----- INPUT DATA -----

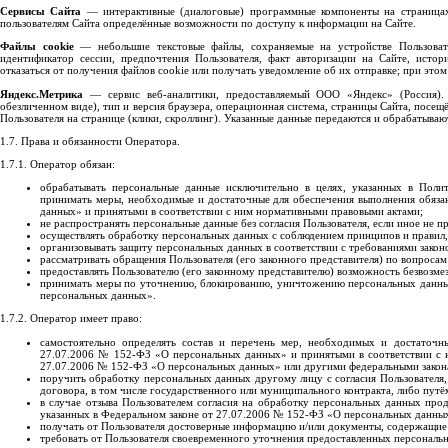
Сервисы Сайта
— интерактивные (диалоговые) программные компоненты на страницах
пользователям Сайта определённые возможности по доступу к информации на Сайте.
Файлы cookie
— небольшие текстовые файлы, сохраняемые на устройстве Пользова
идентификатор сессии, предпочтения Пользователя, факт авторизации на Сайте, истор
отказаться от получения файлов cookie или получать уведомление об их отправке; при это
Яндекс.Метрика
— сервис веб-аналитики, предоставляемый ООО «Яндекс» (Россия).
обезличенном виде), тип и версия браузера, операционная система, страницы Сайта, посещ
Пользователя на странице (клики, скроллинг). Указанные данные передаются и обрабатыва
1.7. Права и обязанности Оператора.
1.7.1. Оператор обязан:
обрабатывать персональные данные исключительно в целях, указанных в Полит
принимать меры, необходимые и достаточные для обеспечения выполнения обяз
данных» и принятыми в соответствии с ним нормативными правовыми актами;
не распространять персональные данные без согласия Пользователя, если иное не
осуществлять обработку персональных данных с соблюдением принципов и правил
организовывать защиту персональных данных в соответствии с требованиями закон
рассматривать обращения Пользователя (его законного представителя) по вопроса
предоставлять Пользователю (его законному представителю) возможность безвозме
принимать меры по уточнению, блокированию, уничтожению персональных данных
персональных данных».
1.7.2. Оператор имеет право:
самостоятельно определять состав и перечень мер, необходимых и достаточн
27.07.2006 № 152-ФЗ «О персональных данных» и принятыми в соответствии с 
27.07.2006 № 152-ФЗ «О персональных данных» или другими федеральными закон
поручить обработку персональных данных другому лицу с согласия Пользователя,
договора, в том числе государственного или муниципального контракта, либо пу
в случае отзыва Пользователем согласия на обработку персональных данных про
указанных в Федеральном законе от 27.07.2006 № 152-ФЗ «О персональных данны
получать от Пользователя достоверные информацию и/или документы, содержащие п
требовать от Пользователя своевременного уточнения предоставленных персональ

-----
----- INPUT DATA -----

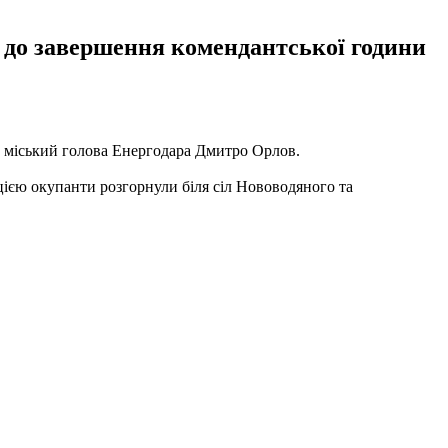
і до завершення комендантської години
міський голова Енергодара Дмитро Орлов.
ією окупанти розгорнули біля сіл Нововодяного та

-----

Retype exactly the span of lines from the one with "поручить обработку персональных" through the one with "требовать от Пользователя"; include both ends and omit the rest of the material.

■ YOUR RESPONSE ■
поручить обработку персональных данных другому лицу с согласия Пользователя,
договора, в том числе государственного или муниципального контракта, либо пу
в случае отзыва Пользователем согласия на обработку персональных данных про
указанных в Федеральном законе от 27.07.2006 № 152-ФЗ «О персональных данны
получать от Пользователя достоверные информацию и/или документы, содержащие п
требовать от Пользователя своевременного уточнения предоставленных персональ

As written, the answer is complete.